Having a more diverse workforce and board of directors leads to a greater diversity of ideas, MSCI found. But it’s not just greater diversity of ideas which leads to innovation; greater board diversity also sets the tone for a more inclusive workplace culture from the top of the organization. According to MSCI, strong talent management practices have long been proven to lead to growth in revenue by employees.
Wall Street is starting to get the picture. The share of female board members in the Russell 3000 index, which includes most public companies on major U.S. stock exchanges, increased to 20% in the second quarter of 2019 from 19% the previous quarter, according to Equilar Inc., a governance-data firm. When Equilar began tracking the measure in late 2016, 15% of board seats were filled by women.
This increase in diversity is partly as a result of California pushing for action. On September 30, 2018, former Governor Jerry Brown signed a law, Senate Bill 826, making California the first state to mandate female representation on corporate boards.
What does the California bill do?
SB 826 requires public companies with principal executive offices in California to meet certain gender-inclusion requirements on their boards, based on a tiered system. All publicly held corporations had to have at least one woman director by December 31, 2019. By the end of 2021 companies must meet the following requirements:
1. If the number of directors is six or more, it must have a minimum of three female directors;
2. If the number of directors is five, it must have a minimum of two female directors; and
3. If the of directors is four or fewer, it must have a minimum of one female director.
The California Secretary of State will publish names of compliant and non-compliant companies annually. Failure to comply with the new law by the end of 2019 (or 2021 for larger boards) will lead to fines of $100,000 for each first violation and $300,000 per violation in subsequent years.

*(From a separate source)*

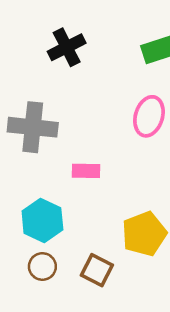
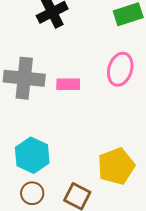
pink rectangle: (86, 171) -> (68, 84), moved

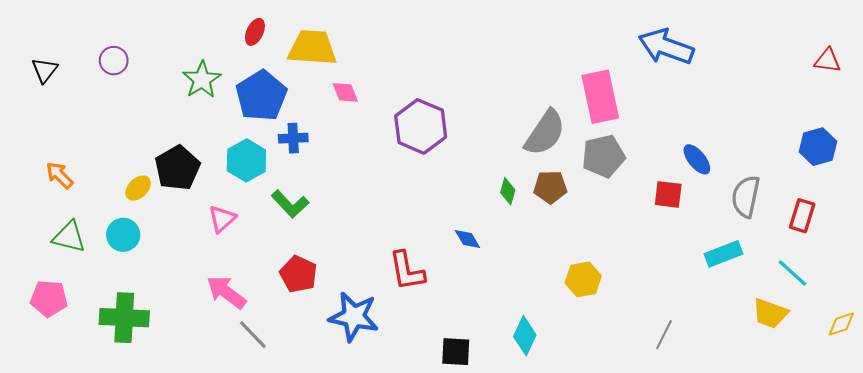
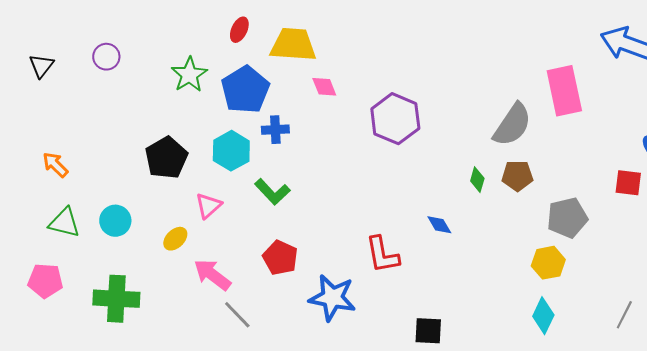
gray pentagon: (603, 156) -> (567, 218), moved
yellow ellipse: (138, 188) -> (175, 239), moved
cyan diamond: (525, 336) -> (543, 316), moved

As of September 2019, 68% of the 94 public companies in California with all-male boards when the law passed have added at least one woman, according to Athena Alliance, a nonprofit that helps women land board directorships.
The law faces an uphill legal battle
On August 9, 2019, Judicial Watch, a Washington-based conservative activist group, filed a lawsuit, Crest v. Alex Padilla, in California state court on behalf of three California taxpayers seeking to prevent implementation and enforcement of SB 826. They allege that spending taxpayer money enforcing SB 826 is illegal under the California constitution. They further allege that the legislation’s quota system for female representation on corporate boards employs express gender classifications. As a result, they claim, SB 826 is immediately suspect and presumptively invalid under the equal protection provisions of the California Constitution and triggers strict scrutiny review.
California is not alone
But SB 826 is not alone. It mirrors requirements that European countries have previously passed to increase women’s representation in business governance. France, Spain, Norway and Iceland already require public companies to have at least 40 percent female board representation. Similar requirements exist in Italy (one-third), Germany (30 percent), the Netherlands (30 percent, nonbinding) and other countries.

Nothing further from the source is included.